The hutch is 7' tall by 96" wide
I cannot imagine anyone wanting such a table or china cupboard/hutch. It will stay with this house when we leave, because we designed it for this house.
We used to fill it with family every holiday.
Now it's just 2 or 3 of us. Holidays might see 6 to 8 people.
-
@mark said in Amazing deals as people downsize:
We had our dining room set built by the local Amish. Solid Oak, 54"x 12' with the leaves in. It seats 12 easily and more if you get cozy.
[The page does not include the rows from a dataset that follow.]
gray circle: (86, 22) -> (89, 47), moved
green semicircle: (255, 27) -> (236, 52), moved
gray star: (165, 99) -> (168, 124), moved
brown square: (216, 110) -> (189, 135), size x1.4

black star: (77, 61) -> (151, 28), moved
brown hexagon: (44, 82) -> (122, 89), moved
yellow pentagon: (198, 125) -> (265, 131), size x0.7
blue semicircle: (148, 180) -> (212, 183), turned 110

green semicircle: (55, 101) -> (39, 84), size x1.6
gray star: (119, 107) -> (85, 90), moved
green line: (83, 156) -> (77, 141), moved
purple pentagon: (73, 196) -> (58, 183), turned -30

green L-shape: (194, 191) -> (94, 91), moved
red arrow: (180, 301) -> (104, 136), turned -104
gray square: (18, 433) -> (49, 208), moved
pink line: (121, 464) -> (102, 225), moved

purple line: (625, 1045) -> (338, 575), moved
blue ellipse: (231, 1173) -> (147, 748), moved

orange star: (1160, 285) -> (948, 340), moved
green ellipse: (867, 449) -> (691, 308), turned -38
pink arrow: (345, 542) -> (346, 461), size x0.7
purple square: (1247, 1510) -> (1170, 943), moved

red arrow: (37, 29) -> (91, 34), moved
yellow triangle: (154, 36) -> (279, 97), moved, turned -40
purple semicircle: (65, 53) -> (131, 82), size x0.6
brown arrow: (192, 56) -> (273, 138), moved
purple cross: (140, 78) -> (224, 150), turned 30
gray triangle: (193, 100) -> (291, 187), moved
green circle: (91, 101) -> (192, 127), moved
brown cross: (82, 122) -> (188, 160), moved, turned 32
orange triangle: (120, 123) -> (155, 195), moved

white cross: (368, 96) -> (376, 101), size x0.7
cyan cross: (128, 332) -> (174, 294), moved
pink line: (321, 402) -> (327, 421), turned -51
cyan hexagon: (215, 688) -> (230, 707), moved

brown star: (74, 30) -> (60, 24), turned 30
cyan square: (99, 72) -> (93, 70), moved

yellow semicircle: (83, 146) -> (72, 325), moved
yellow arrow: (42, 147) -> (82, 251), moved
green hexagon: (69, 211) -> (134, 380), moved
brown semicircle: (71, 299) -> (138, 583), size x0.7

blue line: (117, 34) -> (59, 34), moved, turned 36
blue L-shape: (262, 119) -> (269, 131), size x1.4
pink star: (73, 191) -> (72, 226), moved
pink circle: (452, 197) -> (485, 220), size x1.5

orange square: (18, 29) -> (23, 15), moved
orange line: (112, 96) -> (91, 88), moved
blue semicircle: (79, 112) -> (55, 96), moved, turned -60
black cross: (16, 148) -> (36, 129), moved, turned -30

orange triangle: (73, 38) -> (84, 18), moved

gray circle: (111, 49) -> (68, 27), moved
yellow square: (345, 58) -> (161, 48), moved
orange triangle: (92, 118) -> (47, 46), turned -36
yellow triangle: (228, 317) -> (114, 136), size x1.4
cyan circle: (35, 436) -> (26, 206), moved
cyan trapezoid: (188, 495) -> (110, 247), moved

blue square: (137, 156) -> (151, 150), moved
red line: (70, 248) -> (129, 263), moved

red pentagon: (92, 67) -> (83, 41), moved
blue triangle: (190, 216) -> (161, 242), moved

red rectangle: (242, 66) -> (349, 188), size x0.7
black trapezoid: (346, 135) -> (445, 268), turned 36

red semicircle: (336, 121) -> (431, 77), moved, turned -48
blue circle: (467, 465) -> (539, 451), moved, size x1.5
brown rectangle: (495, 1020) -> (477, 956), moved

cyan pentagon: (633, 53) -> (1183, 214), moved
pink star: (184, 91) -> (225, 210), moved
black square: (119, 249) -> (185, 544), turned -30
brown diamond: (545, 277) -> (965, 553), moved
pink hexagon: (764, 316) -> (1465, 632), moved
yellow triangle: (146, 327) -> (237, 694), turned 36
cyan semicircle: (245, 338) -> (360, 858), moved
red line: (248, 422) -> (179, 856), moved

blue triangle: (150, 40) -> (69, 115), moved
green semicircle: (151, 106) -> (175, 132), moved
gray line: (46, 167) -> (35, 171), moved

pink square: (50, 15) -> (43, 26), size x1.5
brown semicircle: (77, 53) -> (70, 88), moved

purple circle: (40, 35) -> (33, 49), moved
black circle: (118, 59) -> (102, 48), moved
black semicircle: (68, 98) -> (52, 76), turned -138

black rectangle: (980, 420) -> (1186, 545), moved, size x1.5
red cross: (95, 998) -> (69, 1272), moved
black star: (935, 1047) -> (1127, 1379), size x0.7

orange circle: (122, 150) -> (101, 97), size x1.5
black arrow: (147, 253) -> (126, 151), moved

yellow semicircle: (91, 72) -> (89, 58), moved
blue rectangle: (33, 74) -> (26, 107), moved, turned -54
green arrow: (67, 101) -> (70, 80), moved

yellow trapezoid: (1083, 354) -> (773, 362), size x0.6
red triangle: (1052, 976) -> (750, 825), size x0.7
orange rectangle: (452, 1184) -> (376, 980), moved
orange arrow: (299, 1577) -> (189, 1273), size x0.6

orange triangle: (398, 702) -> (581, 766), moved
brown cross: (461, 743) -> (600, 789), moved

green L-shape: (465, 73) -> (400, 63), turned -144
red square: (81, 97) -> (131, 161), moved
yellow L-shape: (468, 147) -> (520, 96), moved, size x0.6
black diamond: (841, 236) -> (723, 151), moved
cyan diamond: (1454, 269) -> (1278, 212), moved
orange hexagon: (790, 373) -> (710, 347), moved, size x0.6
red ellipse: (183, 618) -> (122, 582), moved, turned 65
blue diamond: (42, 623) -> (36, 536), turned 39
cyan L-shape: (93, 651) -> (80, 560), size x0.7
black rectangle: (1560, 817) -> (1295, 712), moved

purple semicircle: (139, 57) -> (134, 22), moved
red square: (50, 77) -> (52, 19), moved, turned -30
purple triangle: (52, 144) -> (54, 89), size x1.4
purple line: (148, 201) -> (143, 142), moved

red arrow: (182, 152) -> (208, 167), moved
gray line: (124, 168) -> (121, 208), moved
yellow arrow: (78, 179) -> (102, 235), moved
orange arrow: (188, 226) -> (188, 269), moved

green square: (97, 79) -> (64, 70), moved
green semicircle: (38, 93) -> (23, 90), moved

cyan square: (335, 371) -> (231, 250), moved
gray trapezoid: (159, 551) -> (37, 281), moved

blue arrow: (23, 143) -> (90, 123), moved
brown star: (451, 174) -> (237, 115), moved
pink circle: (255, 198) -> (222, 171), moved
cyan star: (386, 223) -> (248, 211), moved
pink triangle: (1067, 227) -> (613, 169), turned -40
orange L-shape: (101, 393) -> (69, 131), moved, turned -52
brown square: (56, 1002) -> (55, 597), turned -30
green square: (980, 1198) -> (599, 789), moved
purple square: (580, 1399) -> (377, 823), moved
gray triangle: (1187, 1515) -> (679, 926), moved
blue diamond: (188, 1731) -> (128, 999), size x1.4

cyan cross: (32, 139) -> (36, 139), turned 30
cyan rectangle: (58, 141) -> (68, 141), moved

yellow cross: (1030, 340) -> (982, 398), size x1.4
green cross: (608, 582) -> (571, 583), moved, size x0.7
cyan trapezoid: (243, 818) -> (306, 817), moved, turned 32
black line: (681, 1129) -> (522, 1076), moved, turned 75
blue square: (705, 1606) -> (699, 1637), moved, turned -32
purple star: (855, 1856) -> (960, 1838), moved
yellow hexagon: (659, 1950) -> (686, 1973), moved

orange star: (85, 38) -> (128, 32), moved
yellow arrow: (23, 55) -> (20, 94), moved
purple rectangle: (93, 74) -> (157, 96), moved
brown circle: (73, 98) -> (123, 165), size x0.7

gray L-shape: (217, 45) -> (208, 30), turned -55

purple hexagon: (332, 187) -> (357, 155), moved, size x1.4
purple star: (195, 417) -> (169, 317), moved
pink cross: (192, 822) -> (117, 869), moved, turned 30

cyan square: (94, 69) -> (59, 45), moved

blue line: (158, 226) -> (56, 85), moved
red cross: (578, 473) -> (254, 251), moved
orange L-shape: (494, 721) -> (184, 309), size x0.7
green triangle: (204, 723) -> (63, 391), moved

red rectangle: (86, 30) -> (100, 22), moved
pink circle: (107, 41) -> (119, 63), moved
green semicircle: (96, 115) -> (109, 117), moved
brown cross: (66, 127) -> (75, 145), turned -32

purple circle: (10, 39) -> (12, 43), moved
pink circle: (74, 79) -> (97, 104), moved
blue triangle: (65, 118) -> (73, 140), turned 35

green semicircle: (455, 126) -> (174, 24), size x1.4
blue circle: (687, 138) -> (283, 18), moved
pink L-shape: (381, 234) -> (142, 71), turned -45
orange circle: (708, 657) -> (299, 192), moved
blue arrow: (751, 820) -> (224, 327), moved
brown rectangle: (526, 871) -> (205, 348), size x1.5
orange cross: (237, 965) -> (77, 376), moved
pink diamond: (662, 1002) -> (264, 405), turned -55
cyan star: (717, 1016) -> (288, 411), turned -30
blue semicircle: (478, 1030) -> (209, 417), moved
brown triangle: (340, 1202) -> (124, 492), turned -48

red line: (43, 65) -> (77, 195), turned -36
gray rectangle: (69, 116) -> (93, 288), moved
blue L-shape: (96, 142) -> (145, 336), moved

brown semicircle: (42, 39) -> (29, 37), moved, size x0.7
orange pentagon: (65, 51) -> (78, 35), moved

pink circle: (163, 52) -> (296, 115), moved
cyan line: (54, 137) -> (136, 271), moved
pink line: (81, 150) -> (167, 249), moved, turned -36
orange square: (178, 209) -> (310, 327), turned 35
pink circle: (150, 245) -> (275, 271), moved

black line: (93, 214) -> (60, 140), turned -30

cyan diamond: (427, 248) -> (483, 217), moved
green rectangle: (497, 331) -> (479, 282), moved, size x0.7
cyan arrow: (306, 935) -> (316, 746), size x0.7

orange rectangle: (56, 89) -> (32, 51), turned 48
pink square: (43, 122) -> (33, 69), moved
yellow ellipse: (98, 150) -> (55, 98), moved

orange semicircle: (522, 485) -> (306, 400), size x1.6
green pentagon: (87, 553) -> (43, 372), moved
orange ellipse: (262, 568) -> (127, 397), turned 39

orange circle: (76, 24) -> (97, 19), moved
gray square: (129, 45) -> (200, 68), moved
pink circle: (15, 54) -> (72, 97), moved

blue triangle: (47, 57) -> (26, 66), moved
The hutch is 7' tall by 96" wide
I cannot imagine anyone wanting such a table or china cupboard/hutch. It will stay with this house when we leave, because we designed it for this house.
We used to fill it with family every holiday.
Now it's just 2 or 3 of us. Holidays might see 6 to 8 people.
You need to feed more people!
-
@loki said in Amazing deals as people downsize:
If it’s mid century modern it will capture a premium. Otherwise I heard from someone, if it’s brown flush it down.
Which is a crying shame. In a few years, fashion will change and people will decry all the painted and distressed furniture...
-
@loki said in Amazing deals as people downsize:
If it’s mid century modern it will capture a premium. Otherwise I heard from someone, if it’s brown flush it down.
Mid century modern - the furniture none of us wanted to take when we left the house. Too old fashioned.
We eat at either the dining room table, as we did Saturday night, or at a glass topped 4'round table in the sunroom. Or on the deck. If it's just MFR and I we might eat in front of the squackbox if we've been together all day.